SUPPLIED MATERIAL section start

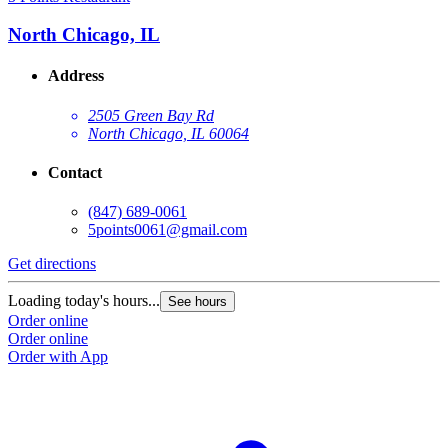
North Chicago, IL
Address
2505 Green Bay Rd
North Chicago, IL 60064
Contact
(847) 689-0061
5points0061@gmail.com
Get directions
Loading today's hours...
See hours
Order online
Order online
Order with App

SUPPLIED MATERIAL section end

* [AIM OF THE TASK] Out of the preceding entries, pull each line that contains the word "North".

* [TASK SOLUTION]
North Chicago, IL
North Chicago, IL 60064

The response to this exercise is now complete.